The bill would grant hundreds of thousands of undocumented immigrants brought to the United States as children a chance to gain legal status if they enroll in college or join the military.
The House passed it Wednesday night.
"This is mainly a political exercise rather than a serious attempt to deal with our broken immigration system," said Sen. John Cornyn (R., Texas).
Sen. Ben Nelson of Nebraska, one of several Democrats who have broken with their leaders to oppose the bill, said he, too, would block efforts to consider it.
In the House, just eight Republicans joined Democrats to support it, and almost 40 Democrats voted no.
In the Senate, Democrats had virtually no chance of attracting any GOP support to move the legislation; all 42 Republicans have signed a letter pledging to block action on any issue until bills to extend expiring tax cuts and fund the government are completed.
The White House said the Senate's postponement was "the right way to move forward" to get bipartisan support for the bill. Press secretary Robert Gibbs called the Dream Act "the right thing to do for our nation, our economy, and our security."

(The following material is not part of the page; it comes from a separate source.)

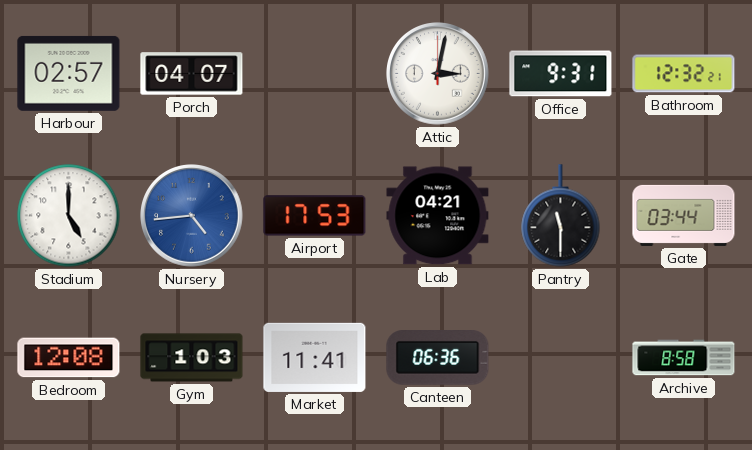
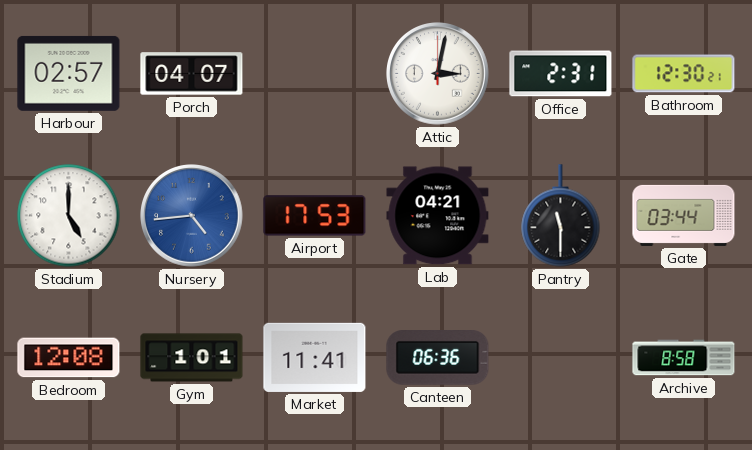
Office: 9:31 -> 2:31
Bathroom: 12:32 -> 12:30
Gym: 1:03 -> 1:01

There is no indication, though, that Democrats will be able to gather the 60 votes needed for quick action on an issue as emotional and complicated as immigration.
"We have to demonstrate that we are serious about fixing our broken immigration system, we have to secure the border, we have to enforce our laws," Cornyn said, "and then I think the natural compassion of the American people will kick in, and they'll let us deal with these sympathetic situations like these kids who . . . were brought here by their parents and find themselves at a dead end."
Hispanic activists and immigrant advocates view the measure as a down payment on what they had hoped would be broader action by President Obama and Congress to give the nation's millions of undocumented immigrants a chance to gain legal status.
Those brought to the United States as children in many cases consider themselves American, speak English, and have no ties to or family living in their native countries.
Critics denounce the bill as backdoor amnesty.